*Dataset records*
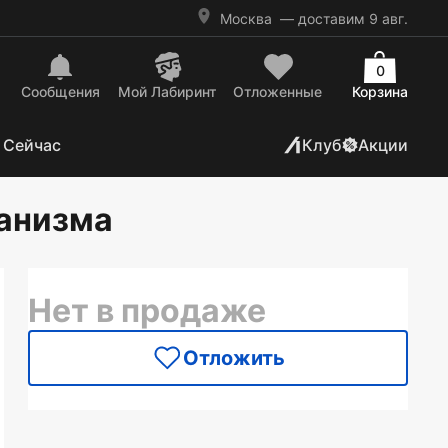
Москва
— доставим 9 авг.
0
Сообщения
Mой Лабиринт
Отложенные
Корзина
 Сейчас
Клуб
Акции
ганизма
Нет в продаже
Отложить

*Your instructions*
Return the preceding entries verbatim, with the pictures excluded.

*Response to the exercise*
Москва
— доставим 9 авг.
0
Сообщения
Mой Лабиринт
Отложенные
Корзина
 Сейчас
Клуб
Акции
ганизма
Нет в продаже
Отложить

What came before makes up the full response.